As outlined above, the most common impact of COVID-19 at sentence has been to the court’s consideration of hardship. Hardship to an offender is taken into account at sentence where ‘an offender will be required to serve their sentence under additionally onerous or burdensome conditions’.[7] Courts have considered that certain consequences of COVID-19 in the correctional environment has rendered the conditions of imprisonment more onerous than usual. For example, courts have taken into account that visitation to prisons has largely been suspended since March 2020.[8] In addition, travel between and within correctional facilities and access to social activities has been restricted.[9] Further restrictions for some prisoners have included the prospect of spending time in solitary confinement, lack of access to educational courses[10] and rehabilitative programs,[11] a significant decrease in access to outside exercise and fresh air, as well as limited access to the library, legal visits,[12] dental care and non-urgent medical care.[13]

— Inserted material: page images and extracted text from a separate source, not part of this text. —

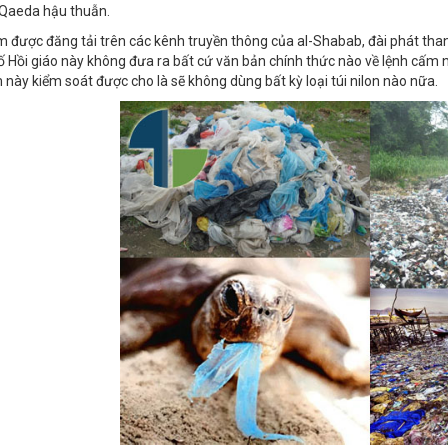
-Qaeda hậu thuẫn.
 được đăng tải trên các kênh truyền thông của al-Shabab, đài phát tha
 Hồi giáo này không đưa ra bất cứ văn bản chính thức nào về lệnh cấm
này kiểm soát được cho là sẽ không dùng bất kỳ loại túi nilon nào nữa.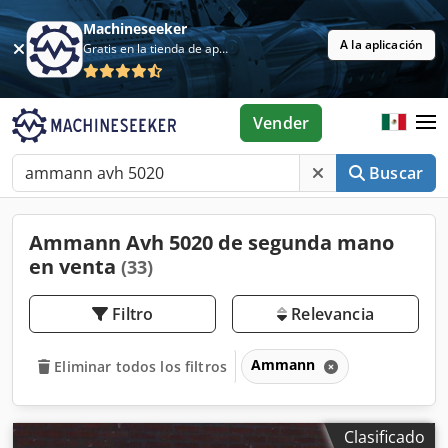
Machineseeker
A la aplicación
Gratis en la tienda de aplicaciones
Vender
Buscar
Ammann Avh 5020 de segunda mano
en venta
(33)
Filtro
Relevancia
Ammann
Eliminar todos los filtros
Clasificado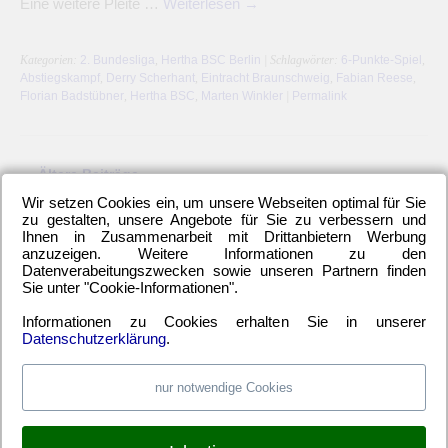
Eine weitere Pleite …
Weiterlesen
→
Kategorien:
2. Bundesliga
,
Hertha BSC Berlin
| Schlagwörter:
6-Punkte-Spiel
,
Abstiegskampf
,
Derry Scherhant
,
Eintracht Braunschweig
,
Fabian Reese
,
Florian Badstübner
,
Hertha BSC
,
Marten Winkler
|
Permalink
←
Ältere Beiträge
Wir setzen Cookies ein, um unsere Webseiten optimal für Sie
zu gestalten, unsere Angebote für Sie zu verbessern und
Ihnen in Zusammenarbeit mit Drittanbietern Werbung
anzuzeigen. Weitere Informationen zu den
Datenverabeitungszwecken sowie unseren Partnern finden
LETZTE HERTHA-ARTIKEL
Sie unter "Cookie-Informationen".
Einwechselspieler Marten Winkler erlöst Berliner
Informationen zu Cookies erhalten Sie in unserer
Neuzugang Josip Brekalo mit Doppelpack
Datenschutzerklärung
.
Hertha BSC kam unter die Räder
Alle 6-Punkte-Spiele gewinnen und aufsteigen
nur notwendige Cookies
Hertha-Verteidigung stand offen wie ein Scheunentor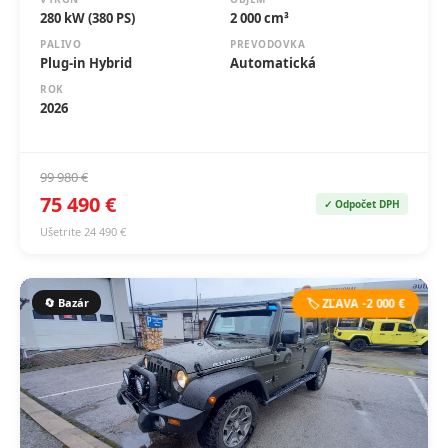
PALIVO
PREVODOVKA
Plug-in Hybrid
Automatická
ROK
2026
99 980 €
75 490 €
✓ Odpočet DPH
Ušetrite 24 490 €
🔄 Bazár
🏷️ ZĽAVA -2 000 €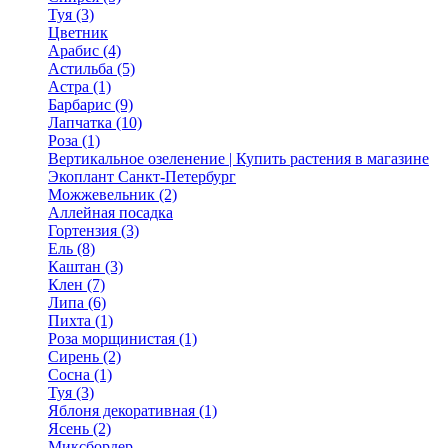
Туя (3)
Цветник
Арабис (4)
Астильба (5)
Астра (1)
Барбарис (9)
Лапчатка (10)
Роза (1)
Вертикальное озеленение | Купить растения в магазине
Экоплант Санкт-Петербург
Можжевельник (2)
Аллейная посадка
Гортензия (3)
Ель (8)
Каштан (3)
Клен (7)
Липа (6)
Пихта (1)
Роза морщинистая (1)
Сирень (2)
Сосна (1)
Туя (3)
Яблоня декоративная (1)
Ясень (2)
Миксбордер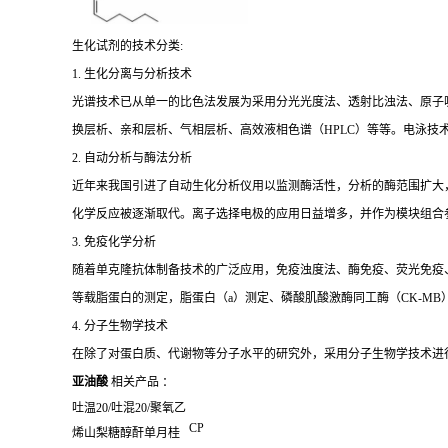
生化试剂的技术分类:
1. 生化分离与分析技术
光谱技术已从单一的比色法发展为采用分光光度法、透射比浊法、原子
换层析、亲和层析、气相层析、高效液相色谱（HPLC）等等。电泳技
2. 自动分析与酶法分析
近年来我国引进了自动生化分析仪用以监测酶活性，分析的酶范围扩大
化学反应被逐渐取代。离子选择电极的应用日益增多，并作为模块组合
3. 免疫化学分析
随着单克隆抗体制备技术的广泛应用，免疫浊度法、酶免疫、荧光免疫、发
等载脂蛋白的测定，脂蛋白（a）测定、磷酸肌酸激酶同工酶（CK-MB
4. 分子生物学技术
在除了对蛋白质、代谢物等分子水平的研究外，采用分子生物学技术进
亚油酸
相关产品 ：
吐温
20/
吐混
20/
聚氧乙
CP
烯山梨糖醇酐单月桂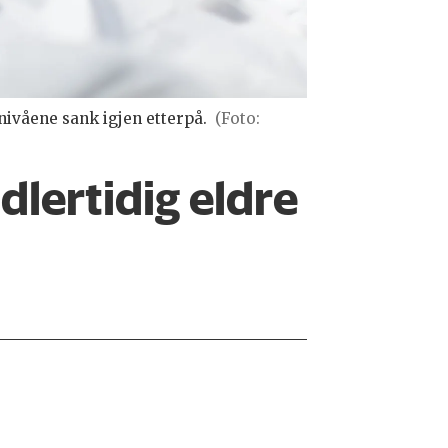
ivåene sank igjen etterpå.
(Foto:
dlertidig eldre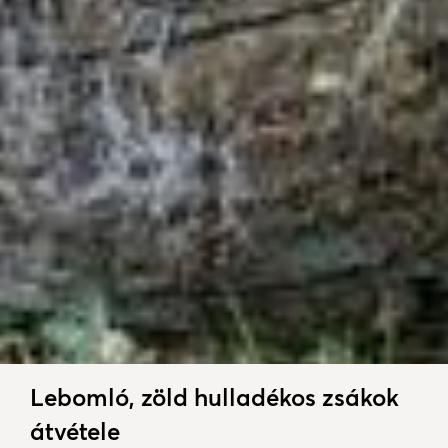
Lebomló, zöld hulladékos zsákok
átvétele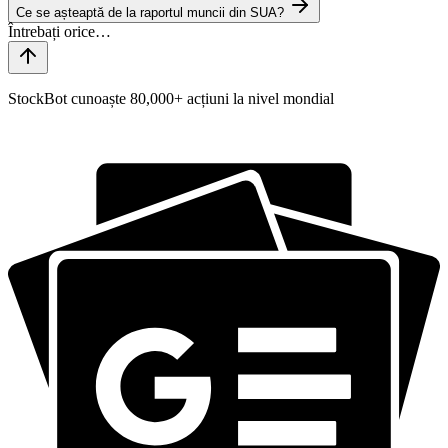
Ce se așteaptă de la raportul muncii din SUA?
StockBot cunoaște 80,000+ acțiuni la nivel mondial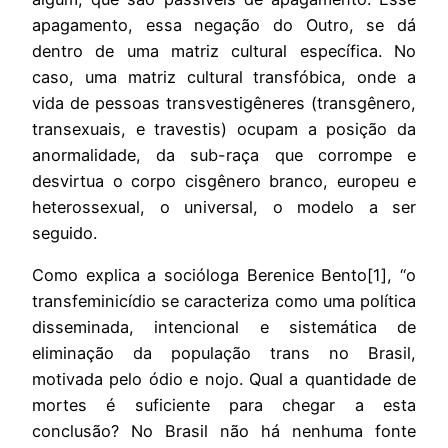
apagamento, essa negação do Outro, se dá
dentro de uma matriz cultural específica. No
caso, uma matriz cultural transfóbica, onde a
vida de pessoas transvestigêneres (transgênero,
transexuais, e travestis) ocupam a posição da
anormalidade, da sub-raça que corrompe e
desvirtua o corpo cisgênero branco, europeu e
heterossexual, o universal, o modelo a ser
seguido.
Como explica a socióloga Berenice Bento[1]
, “o
transfeminicídio se caracteriza como uma política
disseminada, intencional e sistemática de
eliminação da população trans no Brasil,
motivada pelo ódio e nojo. Qual a quantidade de
mortes é suficiente para chegar a esta
conclusão? No Brasil não há nenhuma fonte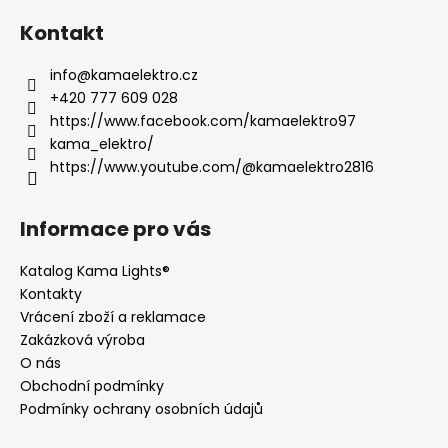
Kontakt
info
@
kamaelektro.cz
+420 777 609 028
https://www.facebook.com/kamaelektro97
kama_elektro/
https://www.youtube.com/@kamaelektro2816
Informace pro vás
Katalog Kama Lights®
Kontakty
Vrácení zboží a reklamace
Zakázková výroba
O nás
Obchodní podmínky
Podmínky ochrany osobních údajů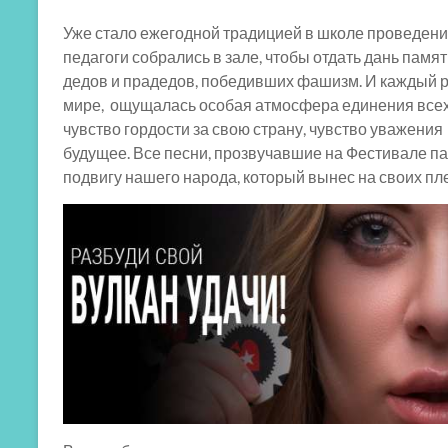
Уже стало ежегодной традицией в школе проведени
педагоги собрались в зале, чтобы отдать дань памя
дедов и прадедов, победивших фашизм. И каждый раз
мире, ощущалась особая атмосфера единения всех,
чувство гордости за свою страну, чувство уважения
будущее. Все песни, прозвучавшие на Фестивале па
подвигу нашего народа, который вынес на своих пл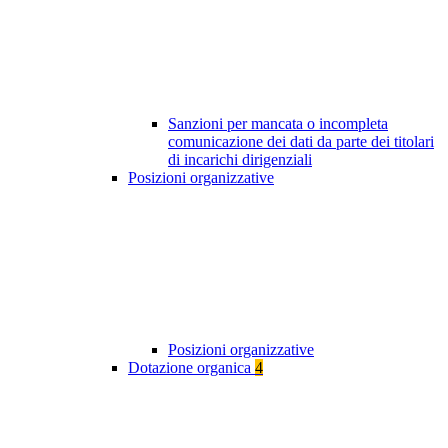
Sanzioni per mancata o incompleta
comunicazione dei dati da parte dei titolari
di incarichi dirigenziali
Posizioni organizzative
Posizioni organizzative
Dotazione organica
4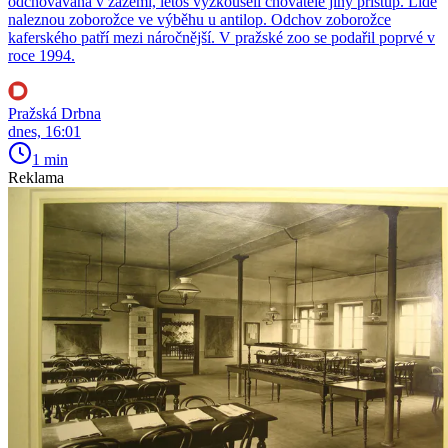
odchovávána v zázemí, letos vyzkoušeli chovatelé jiný přístup. Lidé
naleznou zoborožce ve výběhu u antilop. Odchov zoborožce
kaferského patří mezi náročnější. V pražské zoo se podařil poprvé v
roce 1994.
Pražská Drbna
dnes, 16:01
1 min
Reklama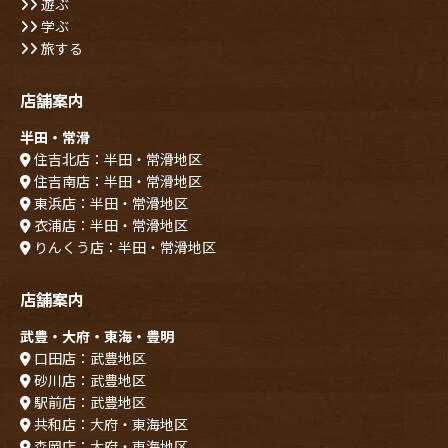
遊ぶ
学ぶ
旅する
店舗案内
半田・常滑
住吉北店：半田・常滑地区
住吉南店：半田・常滑地区
東浜店：半田・常滑地区
衣浦店：半田・常滑地区
りんくう店：半田・常滑地区
店舗案内
武豊・大府・東海・豊明
口田店：武豊地区
砂川店：武豊地区
駅前店：武豊地区
共和店：大府・東海地区
森岡店：大府・東海地区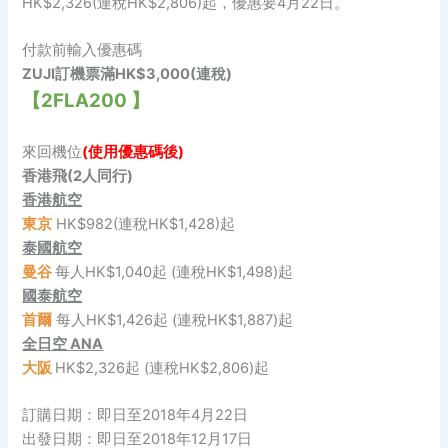
HK$2,326(連稅HK$2,806)起，優惠要4月22日。
付款前輸入優惠碼
ZUJI訂機票滿HK$3,000(連稅)
【2FLA200 】
來回機位
(使用優惠碼後)
香港飛(2人同行)
香港航空
東京
HK$982(連稅HK$1,428)起
泰國航空
曼谷
每人HK$1,040起 (連稅HK$1,498)起
國泰航空
首爾
每人HK$1,426起 (連稅HK$1,887)起
全日空 ANA
大阪
HK$2,326起 (連稅HK$2,806)起
訂購日期：即日至2018年4月22日
出發日期：即日至2018年12月17日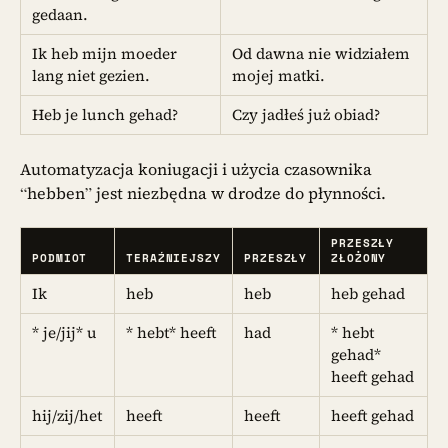
gedaan.
Ik heb mijn moeder
Od dawna nie widziałem
lang niet gezien.
mojej matki.
Heb je lunch gehad?
Czy jadłeś już obiad?
Automatyzacja koniugacji i użycia czasownika
“hebben” jest niezbędna w drodze do płynności.
PRZESZŁY
PODMIOT
TERAŹNIEJSZY
PRZESZŁY
ZŁOŻONY
Ik
heb
heb
heb gehad
* je/jij* u
* hebt* heeft
had
* hebt
gehad*
heeft gehad
hij/zij/het
heeft
heeft
heeft gehad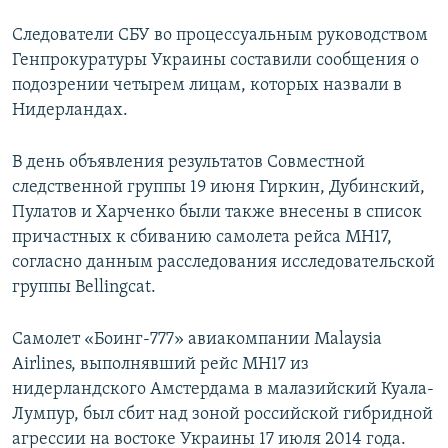
Следователи СБУ во процессуальным руководством
Генпрокуратуры Украины составили сообщения о
подозрении четырем лицам, которых назвали в
Нидерландах.
В день объявления результатов Совместной
следственной группы 19 июня Гиркин, Дубинский,
Пулатов и Харченко были также внесены в список
причастных к сбиванию самолета рейса MH17,
согласно данным расследования исследовательской
группы Bellingcat.
Самолет «Боинг-777» авиакомпании Malaysia
Airlines, выполнявший рейс MH17 из
нидерландского Амстердама в малазийский Куала-
Лумпур, был сбит над зоной российской гибридной
агрессии на востоке Украины 17 июля 2014 года.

However, courts have refused to speculate about the direct health risk posed by COVID-19 to an offender[14] in circumstances where there is no evidence to establish the offender is at a greater risk of contracting the virus than others in custody so as to amount to hardship.[15]  Where an offender is at a greater risk of a negative outcome if they were to contract COVID-19, this may not amount to hardship, where that risk is the same in custody or out of custody.[16] It has been noted that the court is not in a position to make an evidence-based assessment of the risk of an offender contracting COVID-19 in prison, and whether that risk is greater than for the general public.[17] 

As the pandemic situation continues to evolve and further cases work their way through the courts, the way that COVID-19 is taken into account may continue to evolve. As is often the case with the ongoing pandemic situation, the future development of principle remains uncertain.

*This content has been reviewed by the Editor of the Commonwealth Sentencing Database, but unlike our commentary pages has not been approved by our entire academic panel. The final COVID-19 Sentencing Page will be published in the coming weeks.

[1] See, eg, R v Fiordelli [2020] NSWDC 154, [109]–[114]; R v Sharp [2020] NSWDC 167, [54]–[55]; R v Dib [2020] NSWDC 145, [163]–[174].

[2] For discussion see the state sentencing case of Brown v The Queen [2020] VSCA 60, [48] which was applied in the federal case of DPP (Cth) v Politopoulos [2020] VCC 338.

[3] R v Diez [2020] NSWDC 351, [37].

[4] DPP v Milla [2020] VCC 546, [72]; R v Georgiou [2020] VCC 502, [74]; R v Karam [2020] VCC 496, [75].

[5] R v Burch [2020] ACTSC 192, [76]–[77].

[6] If judicial officers have suggestions for new pages or feedback on the database generally please contact [email protected].

[7] Commonwealth Sentencing Database, Hardship to the Offender (27 October 2016) <https://csd.njca.com.au/principles-practice/general_sentencing_principles/s16a_specific_relevant_factors/hardship/> citing Muldrock v The Queen [2011] HCA 39, [19] (French CJ, Gummow, Hayne, Heydon, Crennan, Kiefel and Bell JJ).

[8] DPP v Singer [2020] VCC 1005, [26]–[27].

[9] R v Diez [2020] NSWDC 351, [45].

[10] R v Nguyen [2020] NSWDC 367, [62]

[11] DPP v Panczuk [2020] VCC 863, [91]; DPP (Cth) v Stanley [2020] VCC 898, [85]

[12] R v Ali [2020] VSC 316, [205]

[13] R v Dib [2020] NSWDC 145, [159].

[14] DPP v Politopoulos [2020] VCC 338, [76].

[15] See R v Hughes [2020] NSWDC 98, [136], DPP v Panczuk [2020] VCC 863, [89].

[16] R v Diez [2020] NSWDC 351, [46].

[17] R v Nguyen [2020] NSWDC 367, [61].